There are many "acceptable” file formats. There is no 'one size fits all' format, so it is best to use a standards-based, community-recognized, non-software specific file format for encoding your data. The NCEI list of preferred formats, which are based on guidance by the National Archives and Records Administration and the Library of Congress.
An 'ideal' format is:
- Not software specific (i.e., can only be used by a single, specific program or application),
- Based on well-documented national or international standards based format specifications
- Suitable for the type of data that are encoded in the format.
- Can I get a Digital Object Identifier (DOI) for data at NCEI?
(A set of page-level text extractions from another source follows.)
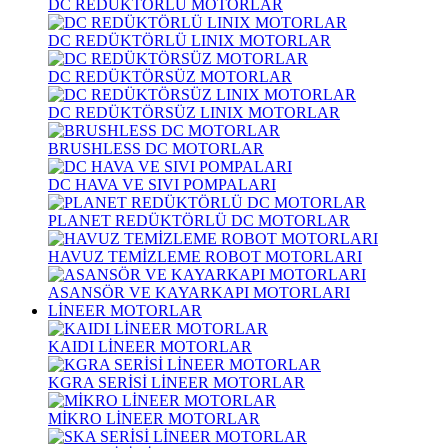
DC REDÜKTÖRLÜ MOTORLAR
DC REDÜKTÖRLÜ LINIX MOTORLAR
DC REDÜKTÖRSÜZ MOTORLAR
DC REDÜKTÖRSÜZ LINIX MOTORLAR
BRUSHLESS DC MOTORLAR
DC HAVA VE SIVI POMPALARI
PLANET REDÜKTÖRLÜ DC MOTORLAR
HAVUZ TEMİZLEME ROBOT MOTORLARI
ASANSÖR VE KAYARKAPI MOTORLARI
LİNEER MOTORLAR
KAIDI LİNEER MOTORLAR
KGRA SERİSİ LİNEER MOTORLAR
MİKRO LİNEER MOTORLAR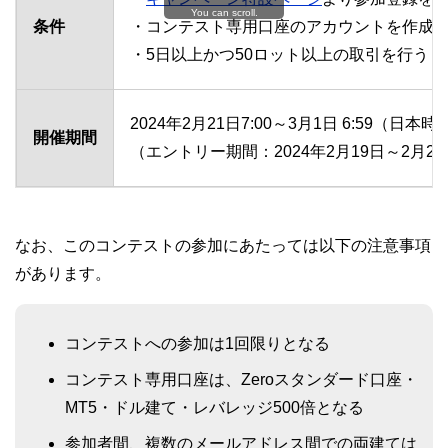
You can scroll.
条件
・コンテスト専用口座のアカウントを作成
・5日以上かつ50ロット以上の取引を行う
2024年2月21日7:00～3月1日 6:59（日本時
開催期間
（エントリー期間：2024年2月19日～2月2
なお、このコンテストの参加にあたっては以下の注意事項
があります。
コンテストへの参加は1回限りとなる
コンテスト専用口座は、Zeroスタンダード口座・
MT5・ドル建て・レバレッジ500倍となる
参加者間、複数のメールアドレス間での両建ては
- Please notify NCEI while preparing your data for archiving that you would like to obtain a DOI. Your data must be archived with NCEI in order to be eligible for a NOAA Data DOI assignment. NCEI follows the guidance in the NOAA Data Citation Procedural Directive and will work with you to assign a DOI, as necessary.
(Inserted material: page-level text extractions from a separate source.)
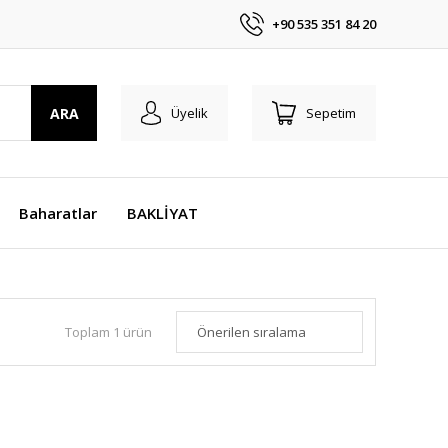
+90 535 351 84 20
ARA
Üyelik
Sepetim
Baharatlar
BAKLİYAT
Toplam 1 ürün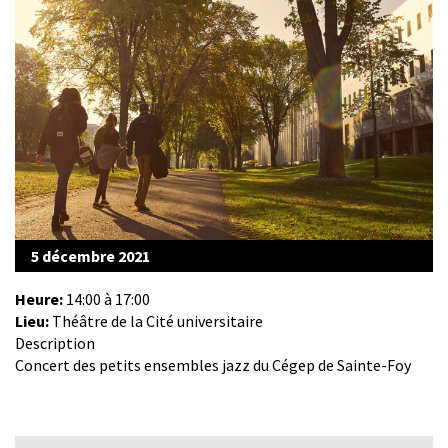
5 décembre 2021
Heure:
14:00 à 17:00
Lieu:
Théâtre de la Cité universitaire
Description
Concert des petits ensembles jazz du Cégep de Sainte-Foy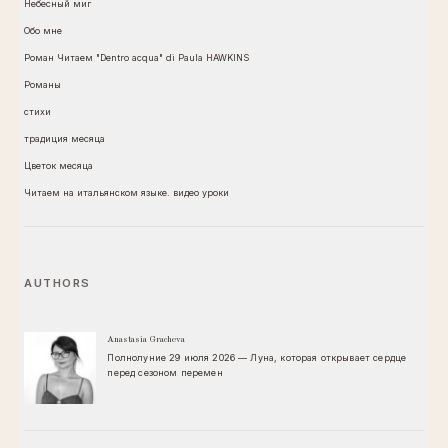
Небесный миг
Обо мне
Роман Читаем "Dentro acqua" di Paula HAWKINS
Романы
стихи
традиция месяца
Цветок месяца
Читаем на итальянском языке. видео уроки
AUTHORS
Anastasia Gracheva
Полнолуние 29 июля 2026 — Луна, которая открывает сердце
перед сезоном перемен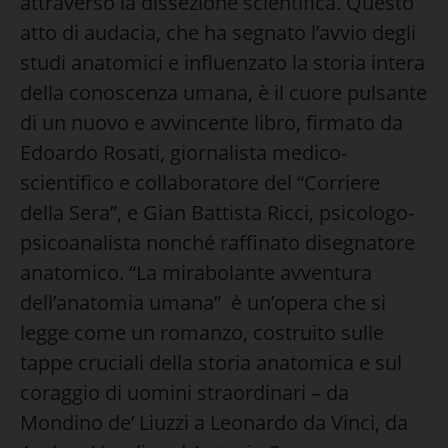
attraverso la dissezione scientifica. Questo
atto di audacia, che ha segnato l’avvio degli
studi anatomici e influenzato la storia intera
della conoscenza umana, è il cuore pulsante
di un nuovo e avvincente libro, firmato da
Edoardo Rosati, giornalista medico-
scientifico e collaboratore del “Corriere
della Sera”, e Gian Battista Ricci, psicologo-
psicoanalista nonché raffinato disegnatore
anatomico. “La mirabolante avventura
dell’anatomia umana” è un’opera che si
legge come un romanzo, costruito sulle
tappe cruciali della storia anatomica e sul
coraggio di uomini straordinari – da
Mondino de’ Liuzzi a Leonardo da Vinci, da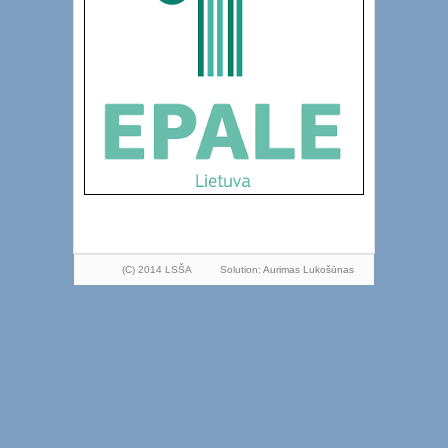
(C) 2014 LSŠA
Solution:
Aurimas Lukošūnas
- Does NCEI accept "DNA data"?
- Not at this time due to the archive storage resource constraints. NCEI is reviewing options to better support these data. NCEI may accept summarizations of genetic information, but contact firstname.lastname@example.org prior to submitting genetics data.
- Can NCEI embargo access to data I submit until my paper is published?
- Maybe. NCEI follows the guidance in the NOAA Data Access Procedural Directive for providing access to data provided by federal staff. NCEI follows the guidance in the NOAA Data and Publication Sharing Directive for NOAA Grants, Cooperative Agreements, and Contracts for providing access to data provided by non-federal staff.
- Does NCEI archive software that I developed for use with my data?
- NCEI does not currently archive software, scripts or other model/product generating technologies that was not written by NCEI staff.
- What is “Science Ready Data”?
- NCEI refers to 'science ready data' as data that have been processed from engineering units to units used in scientific analyses (e.g., voltages measuring the electrical conductivity of seawater would be engineering units, but salinity calculated from the voltages would be the 'science ready data'). Satellite data are often referred to as 'Level 0', 'Level 1', etc., so 'Level 0' are the initial values measured by the satellite based instrument and sent to Earth, where specific algorithms are applied to transform those 'engineering units' into 'science ready data'.